Repository: spark
Updated Branches:
  refs/heads/master 579fbcf3b -> 64d8f37c7


[SPARK-16726][SQL] Improve `Union/Intersect/Except` error messages on 
incompatible types

## What changes were proposed in this pull request?

Currently, `UNION` queries on incompatible types show misleading error 
messages, i.e., `unresolved operator Union`. We had better show a more correct 
message.

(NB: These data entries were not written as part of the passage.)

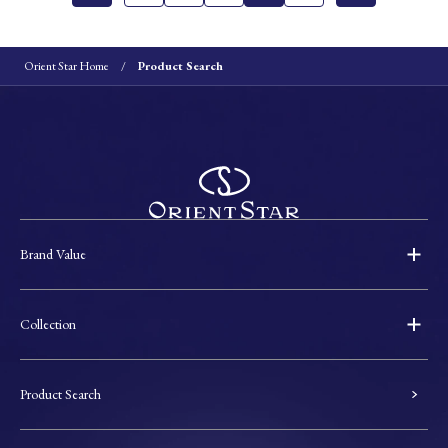
Orient Star Home
Product Search
Brand Value
Collection
Product Search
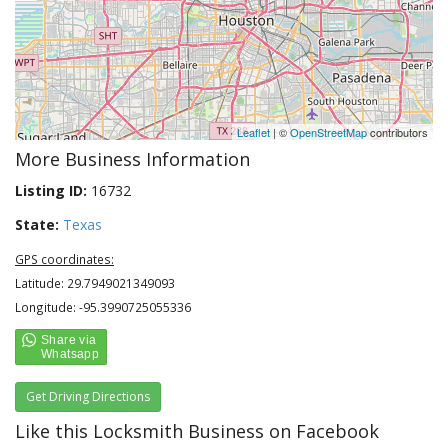
Leaflet
| ©
OpenStreetMap
contributors
More Business Information
Listing ID:
16732
State:
Texas
GPS coordinates:
Latitude: 29.7949021349093
Longitude: -95.3990725055336
Get Driving Directions
Like this Locksmith Business on Facebook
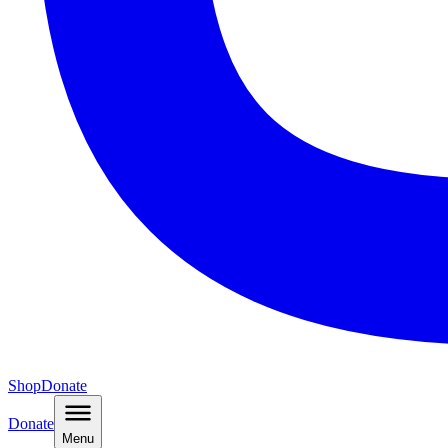
Shop
Donate
Donate
Menu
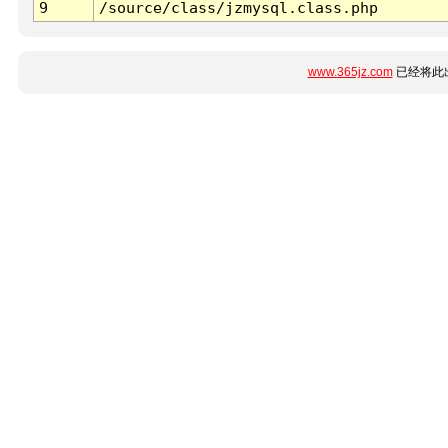
9
/source/class/jzmysql.class.php
www.365jz.com
已经将此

This will help users in the situation of 
[SPARK-16704](https://issues.apache.org/jira/browse/SPARK-16704).

**Before**
```scala
scala> sql("select 1,2,3 union (select 1,array(2),3)")
org.apache.spark.sql.AnalysisException: unresolved operator 'Union;
scala> sql("select 1,2,3 intersect (select 1,array(2),3)")
org.apache.spark.sql.AnalysisException: unresolved operator 'Intersect;
scala> sql("select 1,2,3 except (select 1,array(2),3)")
org.apache.spark.sql.AnalysisException: unresolved operator 'Except;
```

**After**
```scala
scala> sql("select 1,2,3 union (select 1,array(2),3)")
org.apache.spark.sql.AnalysisException: Union can only be performed on tables 
with the compatible column types. ArrayType(IntegerType,false) <> IntegerType 
at the second column of the second table;
scala> sql("select 1,2,3 intersect (select 1,array(2),3)")
org.apache.spark.sql.AnalysisException: Intersect can only be performed on 
tables with the compatible column types. ArrayType(IntegerType,false) <> 
IntegerType at the second column of the second table;
scala> sql("select 1,2,3 except (select array(1),array(2),3)")
org.apache.spark.sql.AnalysisException: Except can only be performed on tables 
with the compatible column types. ArrayType(IntegerType,false) <> IntegerType 
at the first column of the second table;
```

## How was this patch tested?

Pass the Jenkins test with a new test case.

Author: Dongjoon Hyun <dongj...@apache.org>

Closes #14355 from dongjoon-hyun/SPARK-16726.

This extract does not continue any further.